I did as instructed. After a moment the candle was removed. I heard the scrap of wood as he moved a stool into position so he could sit and speak to me through the window. Human contact! I was close to tears at the notion that someone wanted to speak to me. Now I would find out what had happened to the don and his family and what the charges were against me.
"I have come to hear your confession for the transgressions you have committed against God and His Church," the man said. His voice was a monotone, the tone of a priest reciting a prayer that he had recited a thousand times before.
"I have committed no crimes. What am I charged with?"
"I am not permitted to tell you the charges."
"Then how can I confess? If I don't know the charges, what should I confess to? I can confess to impure thoughts when I saw a woman. Frequenting a tavern when I should have been in mass."
"Those are for the confessional booth. The Holy Office demands that you confess to crimes. You know the true nature of those crimes."

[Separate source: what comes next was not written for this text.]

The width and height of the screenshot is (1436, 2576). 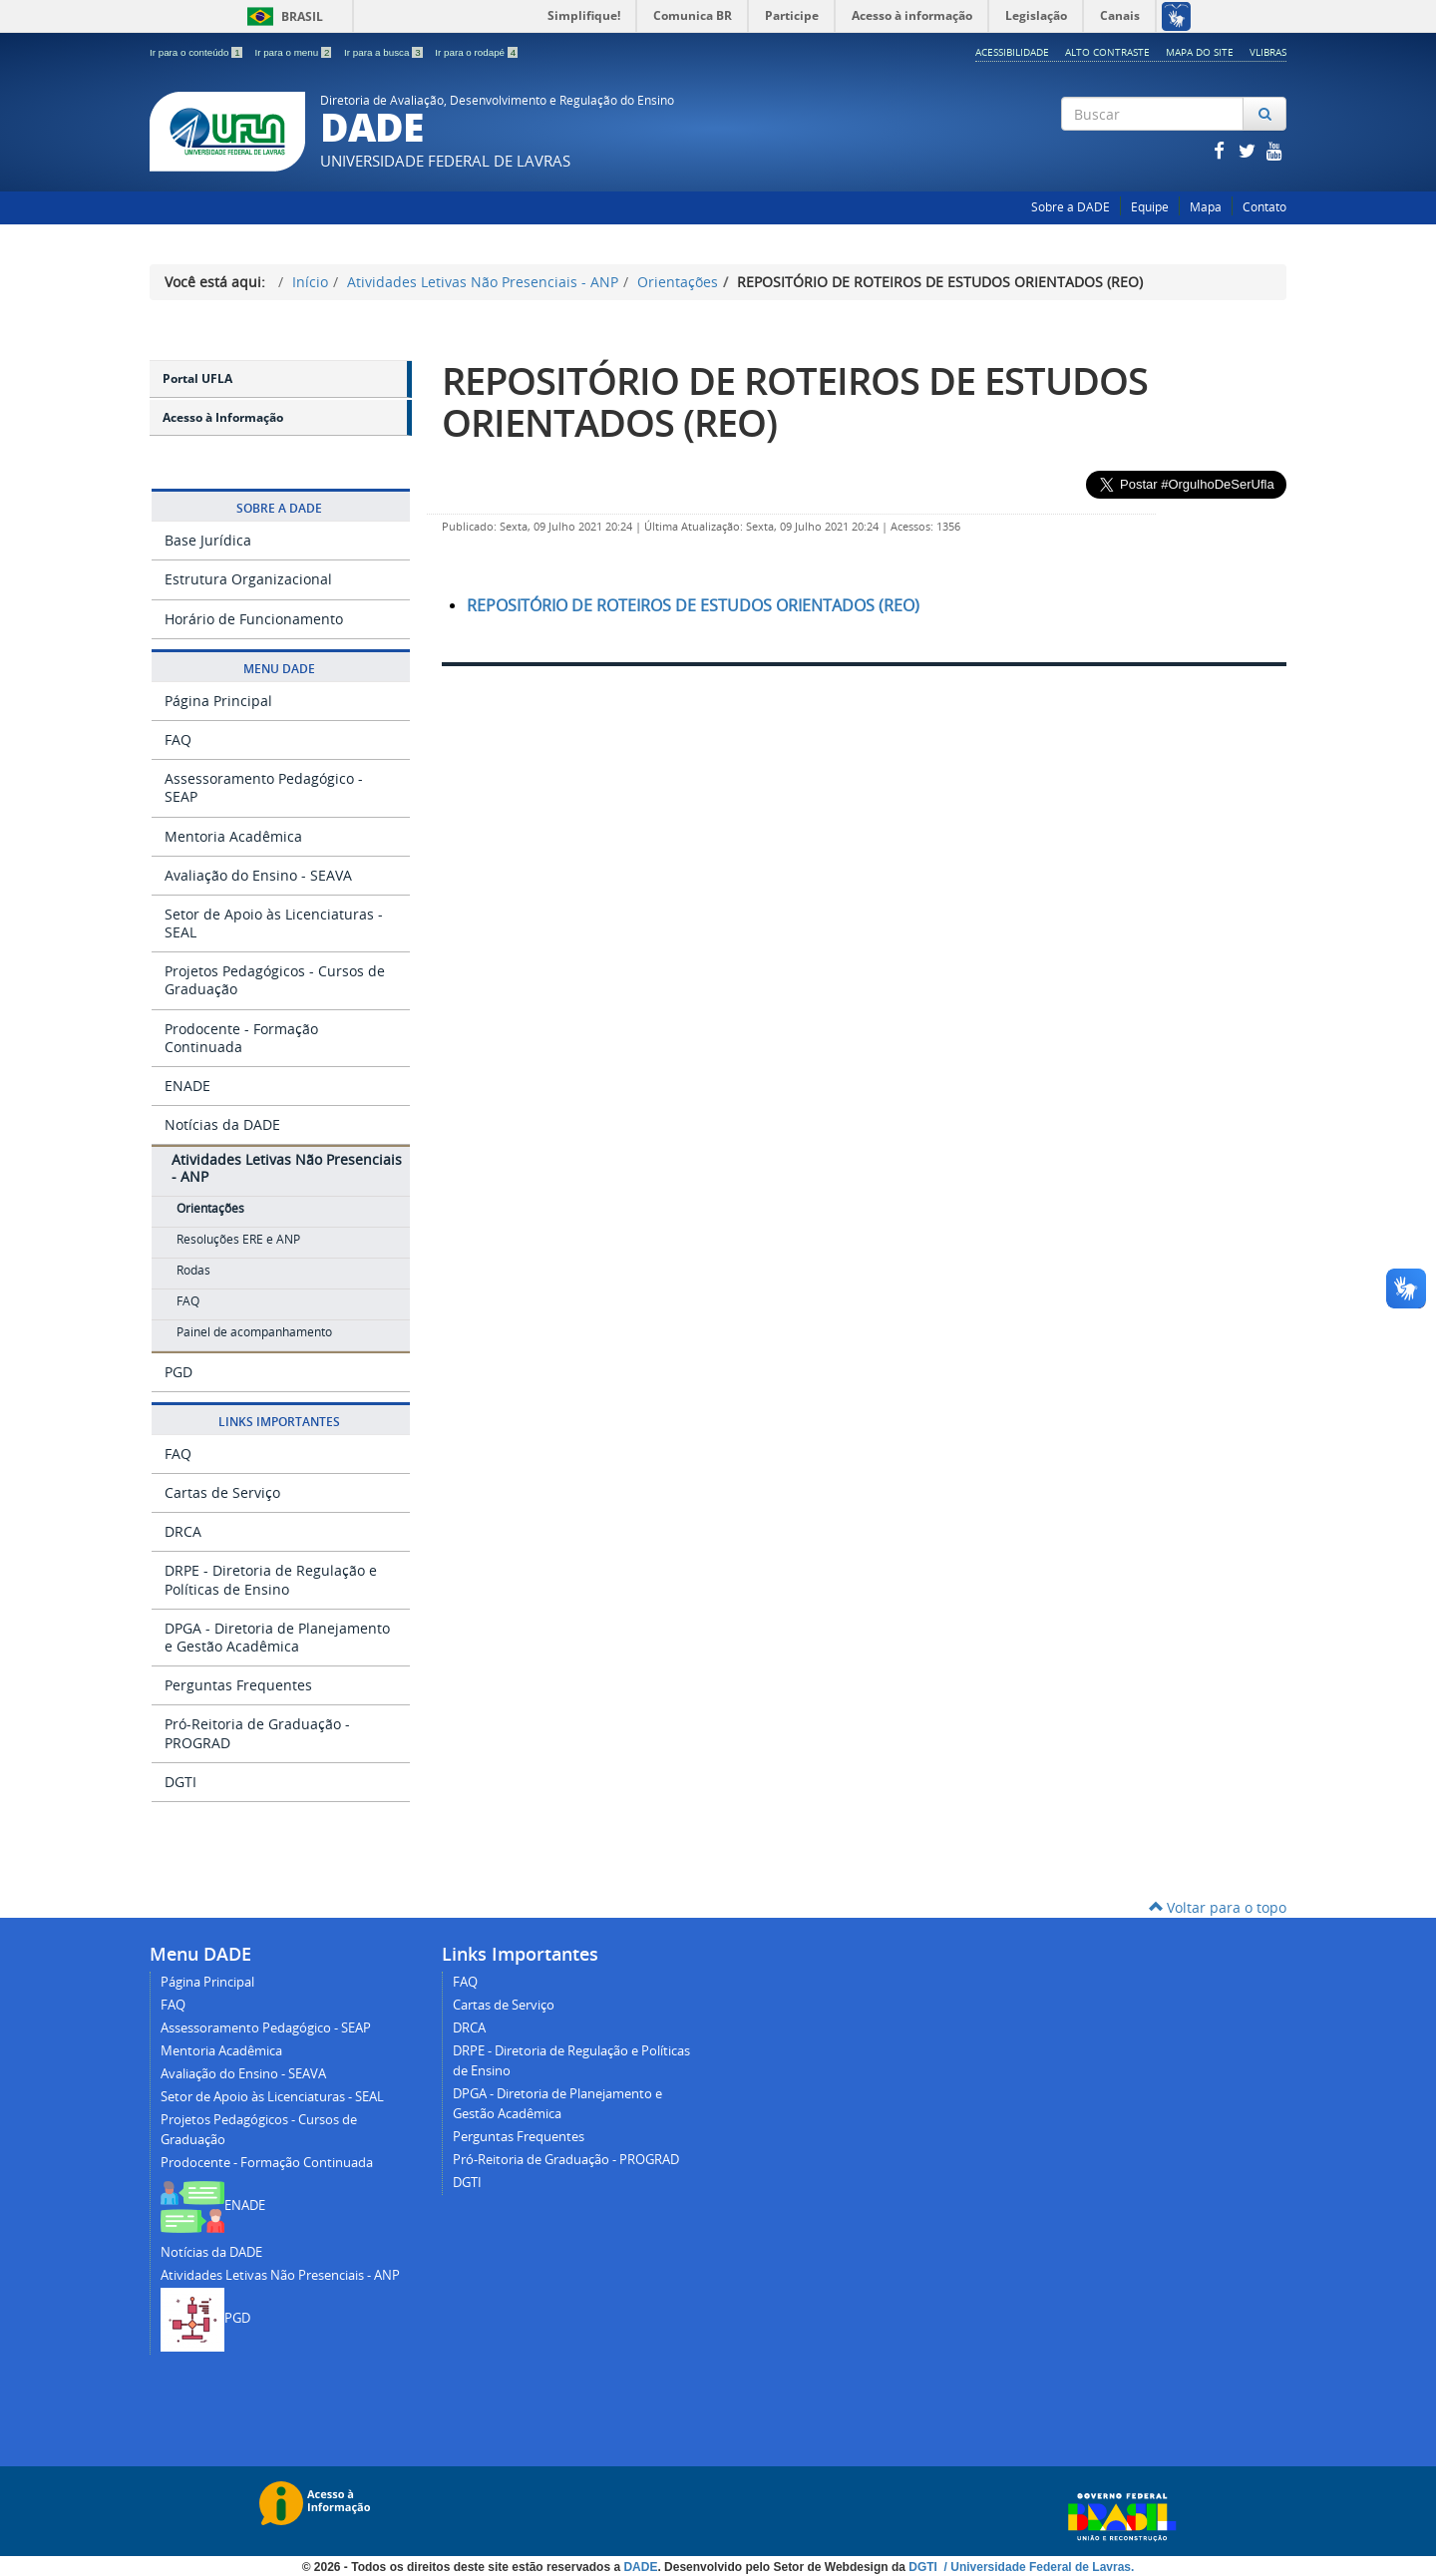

"I have not committed any crimes." Standing in the cold water, my body shivered and the words came out with a stutter. Of course, I was lying. I had committed many crimes. But none against God.
"Your denial will not do. If you were not guilty, you would not have been arrested and brought here. This is a House of the Guilty. The Holy Office investigates each charge thoroughly before taking a person into custody. It does not hunt down the sacrilegious, they are drawn to it by God's hand."
"I was brought here by devils, not angels."
"That is blasphemous! Speak not that way—you will not gain the Lord's mercy vilifying His servants. Understand this: If you do not confess your crimes against God and His Church, you will be put to the question."
"You mean tortured?" Anger was rising in me because I realized the helplessness of my situation. If I confessed to religious crimes, I would find myself at an auto-da-fé stake with a fire roaring around me. And if I refused to confess to things I never did, I would be tortured until I confessed to them.
"Like all men who have lived and loved and fought," I said, "I may have transgressed at some time. But these are not insults to God, nor do they jeopardize my mortal soul. I confessed my sins to the Church and have been granted absolution. If there are other matters, you must tell me of what I am accused so I may tell you whether there is any truth to the tales."
"That is not how the Holy Office does its sacred work. I am not authorized to tell you the charges. You will learn those when you appear before the tribunal. But it will go easier on you if you confess now so you can put yourself at their mercy. If you do not confess, the truth will be wrenched out of you."
"What is the value of words drawn with pain? How can the Church treat its children like this?"